Dikutip dari paddleyourownkanoo.com, menurut sebuah sumber, pramugari Qatar Airways mulai menjalani penerbangan tanpa layover dan tanpa pergantian kru alias melakukan penerbangan PP non-stop pada penerbangan 18 jam dari Doha-Manila-Doha.
Beruntung, otoritas Qatar masih mengizinkan pramugari untuk mendapatkan haknya berupa periode ‘horisontal’ dimana mereka diperbolehkan istirahat di pesawat lengkap dengan kasur dan selimut –biasanya hanya ada di pesawat widebody seperti Boeing 777, A350, A380, B747- sekitar lima jam.
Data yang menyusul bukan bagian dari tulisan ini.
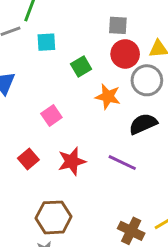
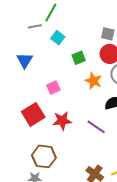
cyan square: (46, 42) -> (58, 38), turned 32
red square: (28, 159) -> (33, 114), size x1.6

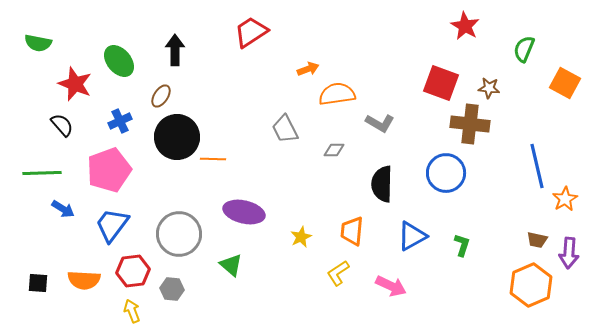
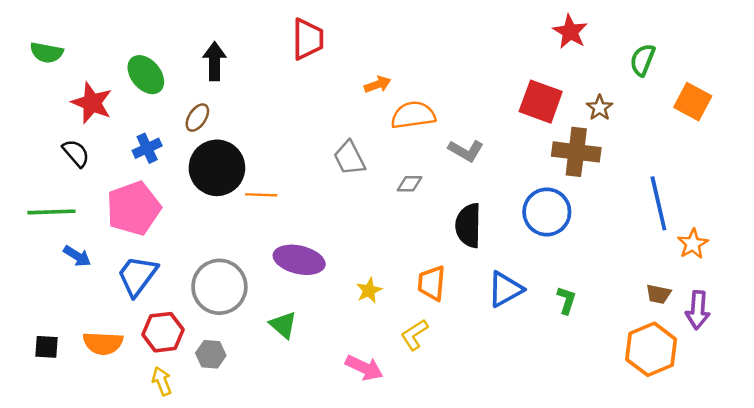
red trapezoid: (251, 32) -> (308, 39), turned 123
brown star: (489, 88) -> (600, 108), turned 30
pink arrow: (391, 286) -> (364, 368), moved

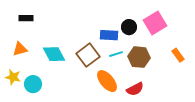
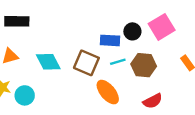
black rectangle: (26, 18) -> (17, 21), size x1.5
brown square: (88, 55) -> (86, 63), turned -30
red semicircle: (135, 89) -> (153, 101), moved

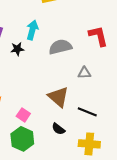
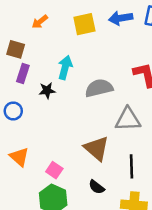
gray triangle: (84, 73) -> (128, 119), size x1.6
black line: (87, 112) -> (131, 166), turned 66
Dengan begitu, pramugari diharapkan tetap bisa mencapai kondisi prima sekalipun hanya istirahat selama lima jam di dalam pesawat. Bila ditotal, dalam kasus tersebut, pramugari bekerja selama 23 jam.
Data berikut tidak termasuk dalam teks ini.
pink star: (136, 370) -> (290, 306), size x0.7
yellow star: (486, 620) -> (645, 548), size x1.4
Baca juga: Imbas Penerbangan Sepi, Bagaimana dengan Gaya Hidup Glamor Pramugari?
Kebijakan FTL yang diberlakukan oleh negara-negara teluk seperti Qatar bisa dibilang cenderung berbeda dengan negara-negara Eropa. Pada umumnya, mereka (negara-negara Eropa) lebih memilih menerbangkan ‘paket’ lengkap berupa pilot dan awak kabin untuk bertugas pada penerbangan kembali ke negara asal ketimbang menjalani kebijakan FTL ala Qatar.
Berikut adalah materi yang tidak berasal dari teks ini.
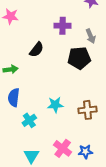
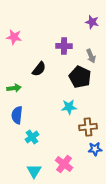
black pentagon: (79, 58) -> (80, 77), turned 30
cyan star: (55, 105) -> (69, 107), moved
blue star: (85, 152) -> (95, 149), moved

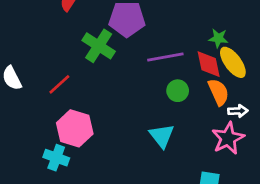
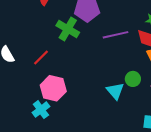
green circle: (178, 91) -> (133, 79), moved
cyan cross: (56, 158) -> (41, 110), turned 36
Terlepas dari penyesuaian kebijakan FTL yang dinilai kontroversial, Qatar, dibandingkan maskapai lain di dunia, memang dikenal menerapkan kebijakan ketat untuk menangkal paparan corona di pesawat. Sejak akhir Mei lalu, Qatar Airways diketahui mulai mengikuti jejak maskapai berbiaya rendah (LCC) asal Malaysia, AirAsia, yang mana semua awak kabinnya menggunakan hazmat untuk melindungi awak kabin dan penumpang. Selain hazmat, awak kabin juga dilengkapi dengan alat pelindung diri (APD) lainnya seperti kacamata, sarung tangan, dan masker.